Although the upstart program is often described as a competing standard to LEED, Jones Lang LaSalle officials describe it as a supplement rather than a replacement for the well-established USGBC program, especially for owners of large commercial portfolios.

"Green Globes is more of a tool than a standard. We think they are very complementary," Dan Probst, chairman of energy and sustainability services at JLL, told CoStar Advisor. "LEED is clearly a standard that has gained wide acceptance and carries a lot of meaning for people in the marketplace, particularly for new construction.

"The marketplace is begging for a tool that will enable a quick assessment. Owners who have a large portfolio of existing buildings want to know where they stack up in terms of LEED. We think Green Globes is a great tool for doing that baseline assessment, and generating some recommendations to improve the buildings’ overall performance."

"It’s a fairly lengthy process" under LEED to assess performance to the standard, especially portfolios that may have hundreds or thousands of properties, Probst continued. One scenario would be for an owner to start the process with a Green Globe assessment, then use the baseline and recommendations as a foundation to pursue LEED certification, "if they think it’s important to have [LEED] designation."

JLL "definitely does not" see Green Globes as an all-out replacement for LEED or Energy Star, he said.

"We really see it as more of a tool; in fact, we’re already looking at some enhancements to link it to Energy Star. We’ve already had some discussions."

In a statement released to CoStar on Wednesday evening, USGBC Manager of Corporate and Investment Real Estate Marc Heisterkamp called the JLL acquisition 'yet another proof point in the business case that green operations and maintenance practices are moving from an add-on, ‘nice-to-have’ feature to an integrated approach to sound building management that makes good business and environmental sense."

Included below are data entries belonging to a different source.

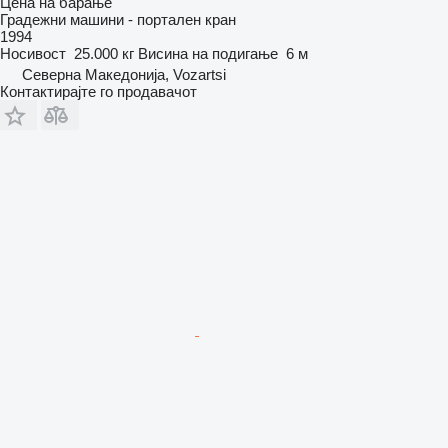
Цена на барање
Градежни машини - портален кран
1994
Носивост
25.000 кг
Висина на подигање
6 м
Северна Македонија, Vozartsi
Контактирајте го продавачот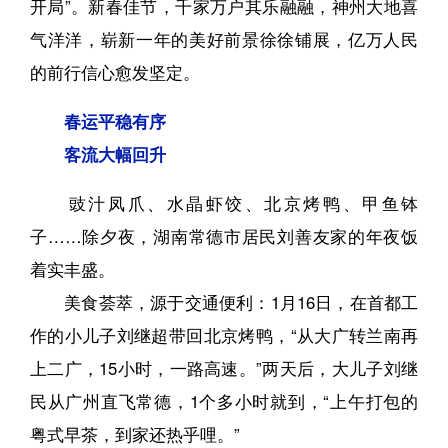
开局”。新春佳节，千家万户其乐融融，神州大地喜
气洋洋，崭新一年的美好前景徐徐铺展，亿万人民
的前行信心愈发坚定。
春运平稳有序
客流大幅回升
豉汁凤爪、水晶虾饺、北京烤鸭、甲鱼钵
子……除夕夜，湖南常德市居民刘善友家的年夜饭
着实丰盛。
美食荟萃，源于交通便利：1月16日，在首都工
作的小儿子刘继超带回北京烤鸭，“从大广转兰南再
上二广，15小时，一路高速。”两天后，大儿子刘继
民从广州直飞常德，1个多小时就到，“上午打包的
粤式早茶，到家还热乎哩。”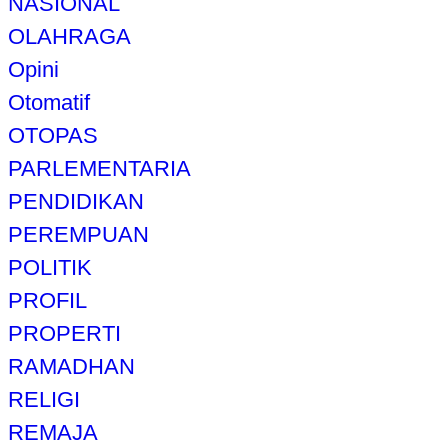
NASIONAL
OLAHRAGA
Opini
Otomatif
OTOPAS
PARLEMENTARIA
PENDIDIKAN
PEREMPUAN
POLITIK
PROFIL
PROPERTI
RAMADHAN
RELIGI
REMAJA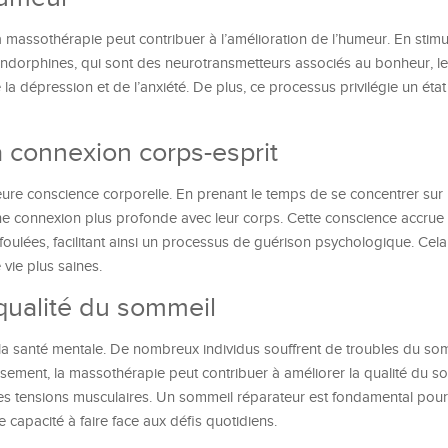
assothérapie peut contribuer à l’amélioration de l’humeur. En stimul
s endorphines, qui sont des neurotransmetteurs associés au bonheur, 
la dépression et de l’anxiété. De plus, ce processus privilégie un éta
 connexion corps-esprit
re conscience corporelle. En prenant le temps de se concentrer sur 
ne connexion plus profonde avec leur corps. Cette conscience accrue 
refoulées, facilitant ainsi un processus de guérison psychologique. Cel
vie plus saines.
 qualité du sommeil
 la santé mentale. De nombreux individus souffrent de troubles du so
usement, la massothérapie peut contribuer à améliorer la qualité du s
t les tensions musculaires. Un sommeil réparateur est fondamental pour
 capacité à faire face aux défis quotidiens.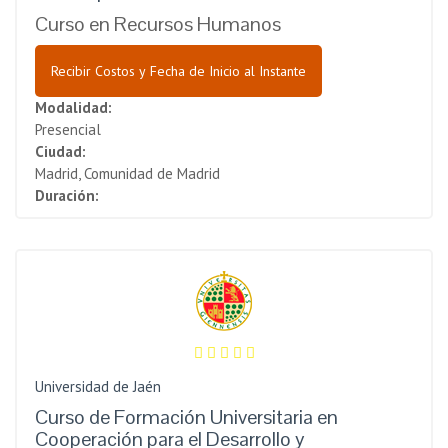
Curso en Recursos Humanos
Recibir Costos y Fecha de Inicio al Instante
Modalidad:
Presencial
Ciudad:
Madrid, Comunidad de Madrid
Duración:
Universidad de Jaén
Curso de Formación Universitaria en
Cooperación para el Desarrollo y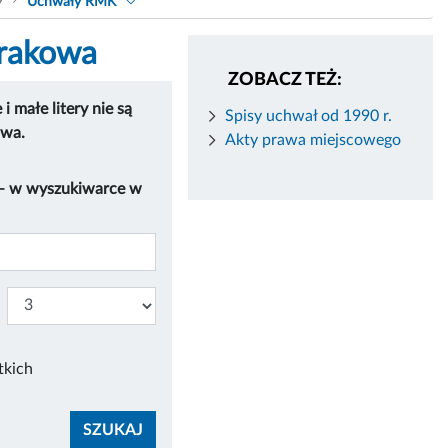
9
Uchwały RMK
Krakowa
ZOBACZ TEŻ:
 małe litery nie są
Spisy uchwał od 1990 r.
owa.
Akty prawa miejscowego
 – w wyszukiwarce w
tkich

Heisterkamp noted that the USGBC has been working with 40 organizations -- including CB Richard Ellis, Cushman & Wakefield and Transwestern, which together own or manage more than 4 billion square feet -- to green their portfolios using LEED for Existing Buildings Operations & Maintenance.

"But those numbers, even considering Jones Lang LaSalle’s commitment, are small in the face of this tremendous challenge of greening 5.1 million commercial buildings," he said. "As an industry, what we have here is a good start, but there’s a lot more work to do."

While JLL supports LEED, Energy Star and BREEAM, "there are few efficient tools like the Green Globes/Go Green programs that allow owners to bring their entire portfolios up to these standards," said Lauralee Martin, JLL global chief operating officer.